Amodal Segmentation Based on Visible Region Segmentation and Shape Prior
- URL: http://arxiv.org/abs/2012.05598v2
- Date: Sat, 19 Dec 2020 13:24:36 GMT
- Title: Amodal Segmentation Based on Visible Region Segmentation and Shape Prior
- Authors: Yuting Xiao, Yanyu Xu, Ziming Zhong, Weixin Luo, Jiawei Li, Shenghua
Gao
- Abstract summary: We propose a framework to mimic the behavior of human and solve the ambiguity in the learning.
Our model infers the amodal mask by concentrating on the visible region and utilizing the shape prior in the memory.
Experiments show that our proposed model outperforms existing state-of-the-art methods.
- Score: 43.40655235118393
- License: http://arxiv.org/licenses/nonexclusive-distrib/1.0/
- Abstract: Almost all existing amodal segmentation methods make the inferences of
occluded regions by using features corresponding to the whole image. This is
against the human's amodal perception, where human uses the visible part and
the shape prior knowledge of the target to infer the occluded region. To mimic
the behavior of human and solve the ambiguity in the learning, we propose a
framework, it firstly estimates a coarse visible mask and a coarse amodal mask.

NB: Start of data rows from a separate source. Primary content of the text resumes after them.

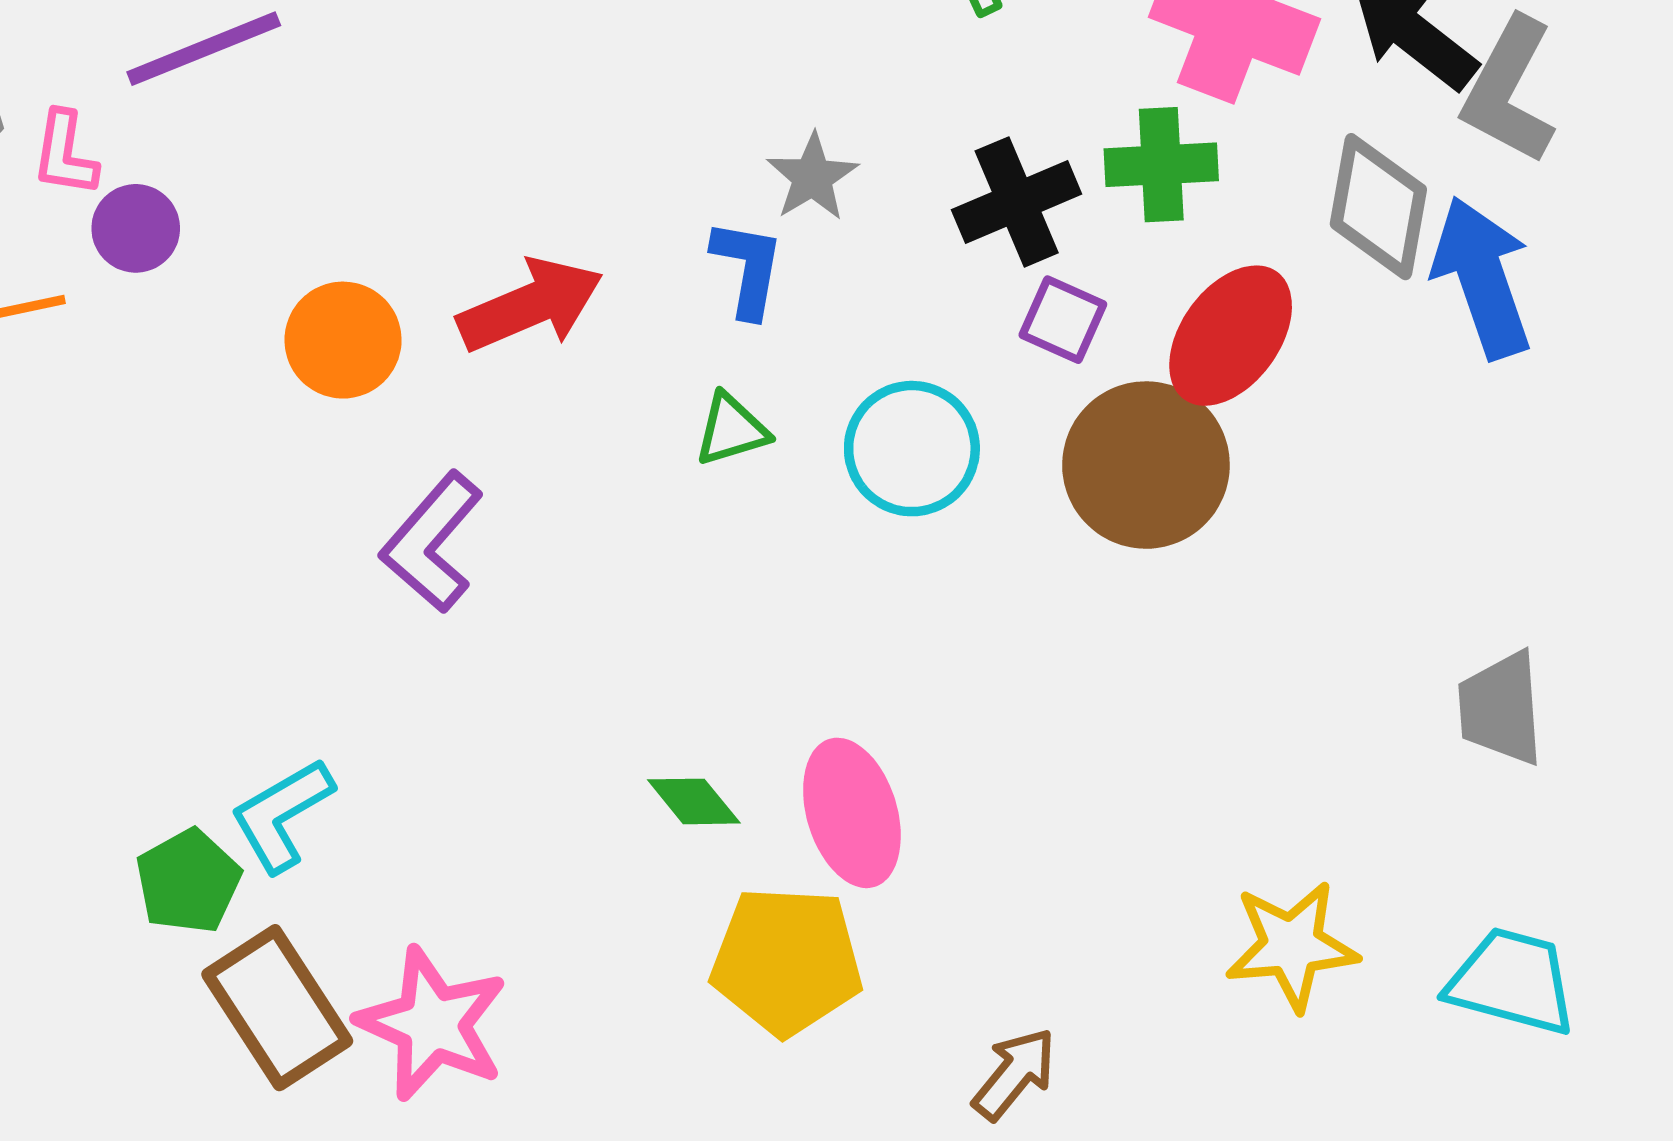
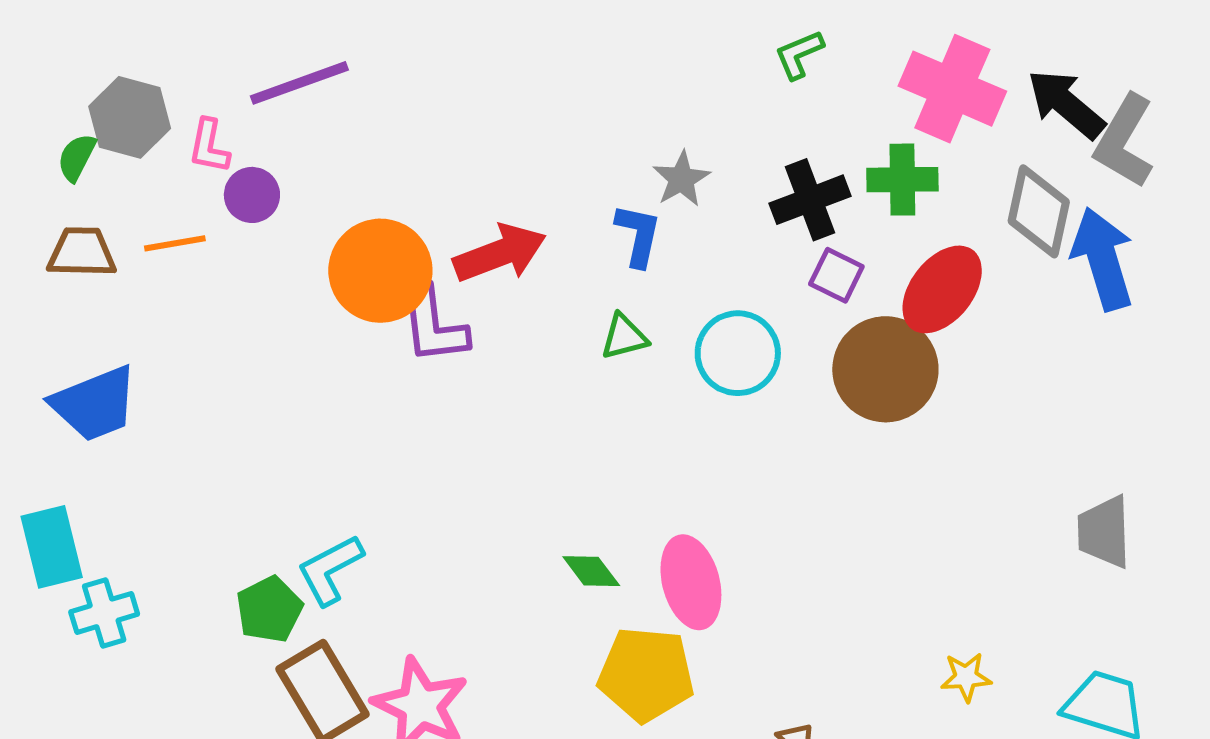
orange circle: (343, 340) -> (380, 271), size x1.4
purple L-shape: (432, 542) -> (433, 325), moved, turned -50
yellow star: (1292, 946) -> (966, 677), size x0.6

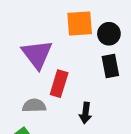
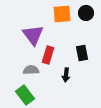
black circle: (109, 34) -> (86, 13), moved
black rectangle: (110, 66) -> (82, 53), moved

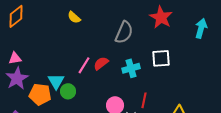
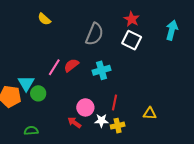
red star: (161, 17) -> (132, 19), size x0.7
white square: (161, 58) -> (132, 40), moved, turned 30

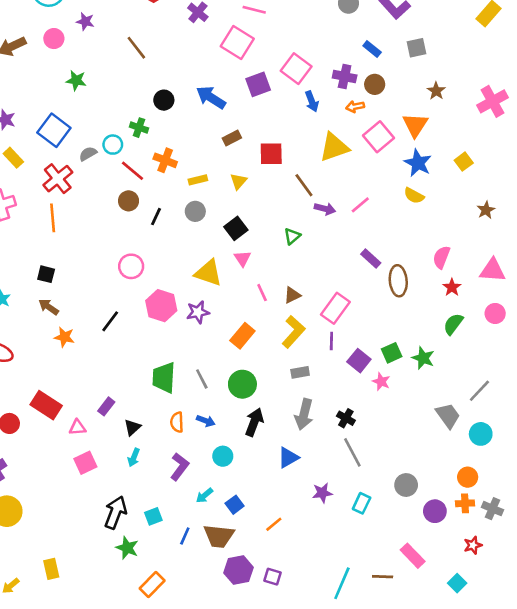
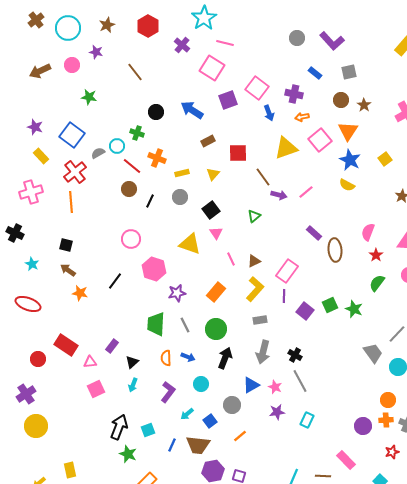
brown circle: (375, 84) -> (341, 100), moved
purple star: (198, 312) -> (177, 293), moved
pink star: (381, 382) -> (275, 387), moved
gray circle: (406, 485) -> (232, 405), moved

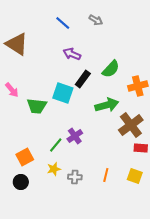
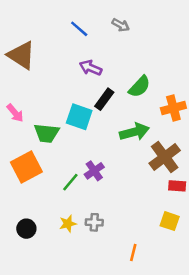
orange square: (25, 157) -> (26, 167), moved, size x1.4
yellow star: (54, 169) -> (68, 224), moved
orange line: (106, 175) -> (133, 252), moved

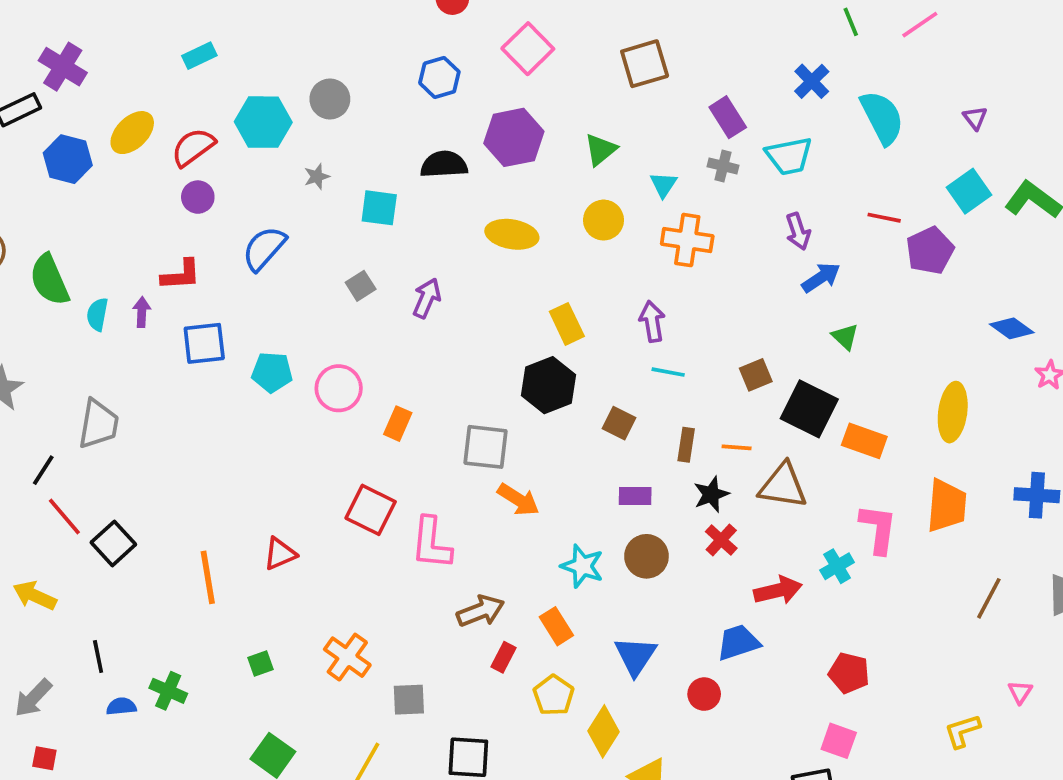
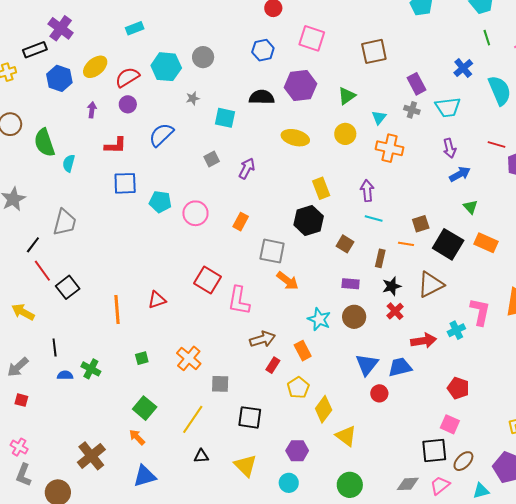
pink square: (528, 49) -> (312, 38), turned -32
purple arrow: (142, 312) -> (92, 110), moved
orange rectangle: (398, 424) -> (241, 222), moved
orange rectangle: (864, 441) -> (486, 243), moved
orange line: (737, 447) -> (406, 244), moved
brown triangle: (783, 486) -> (431, 285), turned -40
blue triangle: (635, 656) -> (367, 365), moved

Then based on the coarse prediction, our model infers the amodal mask by
concentrating on the visible region and utilizing the shape prior in the
memory. In this way, features corresponding to background and occlusion can be
suppressed for amodal mask estimation. Consequently, the amodal mask would not
be affected by what the occlusion is given the same visible regions. The
leverage of shape prior makes the amodal mask estimation more robust and
reasonable. Our proposed model is evaluated on three datasets. Experiments show
that our proposed model outperforms existing state-of-the-art methods. The
visualization of shape prior indicates that the category-specific feature in
the codebook has certain interpretability.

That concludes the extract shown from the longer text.